Echter, als vissen de wereld waarin ze leven zouden willen begrijpen, dan zou één van de laatste dingen die ze ontdekken wel eens het water kunnen zijn waar ze in zwemmen.

Toen ik aan dit project begon, dacht ik dat de uitwerking van die ene vraag met mijn ideeën –Natuurlijke uitsluitinglogische subversie & lokale integriteit- voor de hand lag. Niet in onze westerse, door de ratio beheerste samenleving dus. Taal schiet steeds weer tekort. En het is ook voor ons mensen niet bepaald gemakkelijk om het water te zien in de omgeving (traditie, context) waarin je van jongs af bent opgegroeid. Te midden van alledaagse ervaringen en -ook vaak vóórgekookte- vanzelfsprekendheden. Als je je dan niet steeds opnieuw een beetje verzét door zogenoemd ’vaststaande feiten’  en pragmatisch gekozen grenzen kritisch te blijven onderzoeken, maken deze je op den duur blind.

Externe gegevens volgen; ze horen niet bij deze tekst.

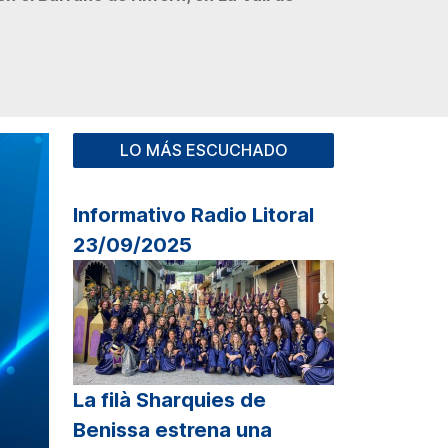
LO MÁS ESCUCHADO
Informativo Radio Litoral
23/09/2025
La filà Sharquies de
Benissa estrena una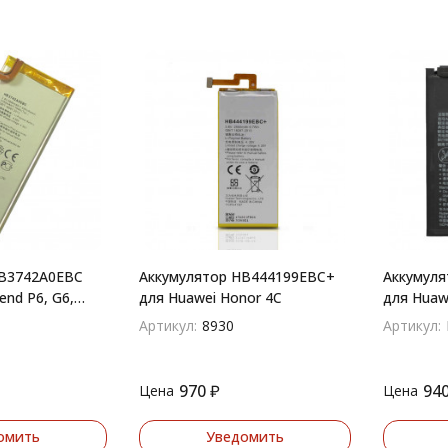
HB3742A0EBC
Аккумулятор HB444199EBC+
Аккумул
end P6, G6,
для Huawei Honor 4C
для Huawe
7X, Nova 3
Артикул:
8930
Артикул:
970
₽
94
Цена
Цена
омить
Уведомить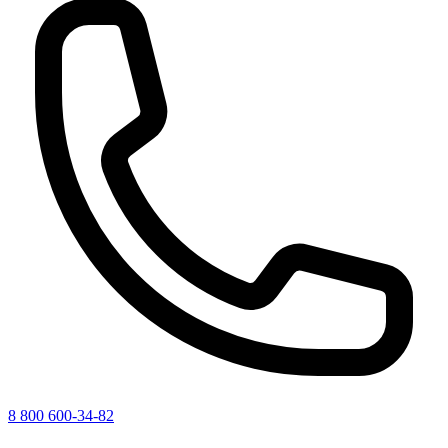
8 800 600-34-82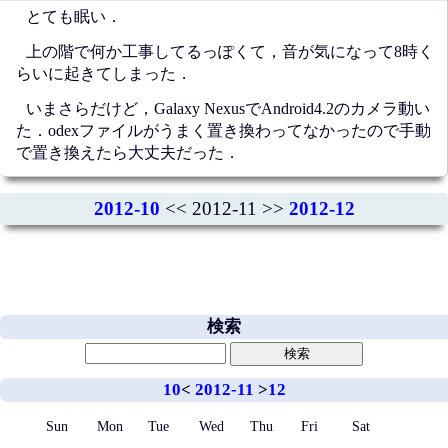
とても眠い．
上の階で何か工事してるっぽくて，音が気になって8時く
らいに起きてしまった．
いまさらだけど，Galaxy NexusでAndroid4.2のカメラ動い
た．odexファイルがうまく置き換わってなかったので手動
で置き換えたら大丈夫だった．
2012-10
<< 2012-11 >>
2012-12
検索
10
<
2012-11
>
12
Sun
Mon
Tue
Wed
Thu
Fri
Sat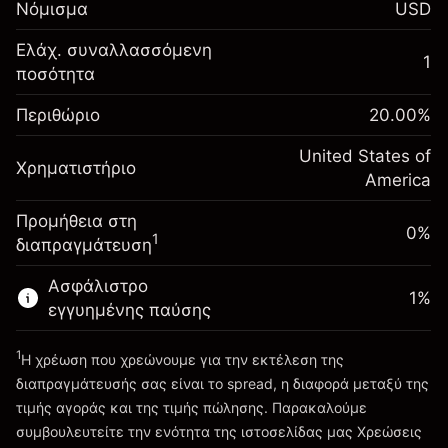
Νόμισμα
USD
-0.02154
χρηματοδότησης κατά
%
τη διάρκεια της νύχτας
Ελάχ. συναλλασσόμενη
Περιθώριο. Η επένδυσή
1
$1,000.00
(-$1.08)
Χρεώσεις από την πλήρη αξία
ποσότητα
σας
της θέσης
Αναπροσαρμογή
Περιθώριο
Μέγεθος διαπραγμάτευσης με μόχλευση
20.00
%
-0.000682
χρηματοδότησης κατά
~
$5,000.00
%
τη διάρκεια της νύχτας
United States of
Χρήματα από μόχλευση ~
$4,000.00
Χρηματιστήριο
(-$0.03)
Χρεώσεις από την πλήρη αξία
America
της θέσης
Προμήθεια στη
Πηγαίνετε στην πλατφόρμα
Μέγεθος διαπραγμάτευσης με μόχλευση
0%
1
διαπραγμάτευση
~
$5,000.00
Χρήματα από μόχλευση ~
$4,000.00
Ασφάλιστρο
1
%
εγγυημένης παύσης
Πηγαίνετε στην πλατφόρμα
1
Η χρέωση που χρεώνουμε για την εκτέλεση της
διαπραγμάτευσής σας είναι το spread, η διαφορά μεταξύ της
τιμής αγοράς και της τιμής πώλησης. Παρακαλούμε
συμβουλευτείτε την ενότητα της ιστοσελίδας μας
Χρεώσεις
Χρεώσεις και Τέλη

Ongemerkt raak je dan opgesloten in een –zélf gekozen?- begrensde, door dogmatische vooroordelen beheerste wereld. Een isolement waarin hokjesdenken op de loer ligt ..

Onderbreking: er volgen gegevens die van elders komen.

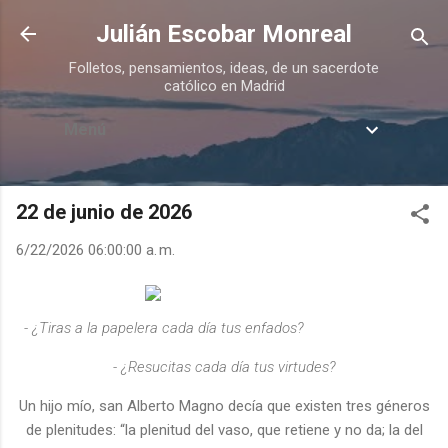
Ir al contenido principal
Julián Escobar Monreal
Folletos, pensamientos, ideas, de un sacerdote
católico en Madrid
Menú
22 de junio de 2026
6/22/2026 06:00:00 a. m.
-
¿Tiras a la papelera cada día tus enfados?
- ¿Resucitas cada día tus virtudes?
Un hijo mío, san Alberto Magno decía que existen tres géneros
de plenitudes: “la plenitud del vaso, que retiene y no da; la del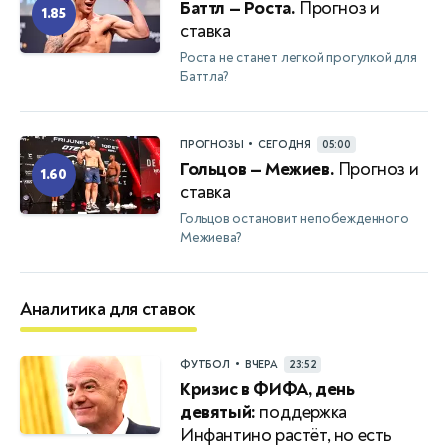
Баттл — Роста.
Прогноз и
1.85
ставка
Роста не станет легкой прогулкой для
Баттла?
•
ПРОГНОЗЫ
СЕГОДНЯ
05:00
Гольцов — Межиев.
Прогноз и
1.60
ставка
Гольцов остановит непобежденного
Межиева?
Аналитика для ставок
•
ФУТБОЛ
ВЧЕРА
23:52
Кризис в ФИФА, день
девятый:
поддержка
Инфантино растёт, но есть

Ecologisch onderzoek gaat over het ‘huis’ in samenhang met zijn bewoners. Maar, búiten die eenheid van huis + bewoner is er in ónze ingekaderde (= m.i. niet-natuurlijke) wereld steeds weer die nieuwe, uitdagende en daarboven immer onbekende omgeving die we om praktische redenen maar al te graag wensen uit te sluiten of te beheersen: dat mysterie búiten ons vertrouwde kader. Dat hokje waar binnen we zekerheid denken te vinden en dat ons de illusie voortovert dat wij mensen de Natuur wel zouden kunnen beheersen. Stabiliteit zouden kunnen creëren én vast houden als we er in slagen binnen dat hokje álles -maar dan ook alles- onder controle te krijgen …

Het is, denk ik, helemaal niet zo vreemd dat een beeldende tekst als bovengenoemde van Koolhaas ineens je ogen kan openen. Dat is precies wat kunst doet: waar taal en logica te kort schieten, wordt kunst geboren. Door alledaagse dingen te verbeelden. De ’werkelijkheid’ weergegeven op een manier die vragen oproept. Je bewust makend van de absurditeit van vanzelfsprekendheden. Vanuit een nét weer even ander perspectief. Concreter: van uit een weer méér omvattend hokje. Of: Werkelijkheid.

Lastig blijft het om een kunstig verbeelde ‘absurditeit’ serieus te verwoorden. Wat jij ervaart probeert te vertalen naar de dagelijkse wereld van iemand anders. Een ervaring probeert dóór te geven. Daarvoor zou je om te beginnen het ‘hokje’ van die ‘kunstenaar’ -zijn context- eerst volledig moeten kennen. Wat Koolhaas bedoelt, is daarom ook niet in een paar woorden uit te leggen. Het begint met het zien. Met een ‘Aha-Erlebnis‘ (een o zó zit dat-ervaring). Daarná volgt de ‘onmogelijke’ uitleg aan die ander in zijn eigen wereld, die het niet meteen kán zien omdat jouw werkelijkheid en die van die ander elkaar onvoldoende overlappen. Taal schiet daar altijd tekort. Alleen kunst kan zo’n kloof overbruggen.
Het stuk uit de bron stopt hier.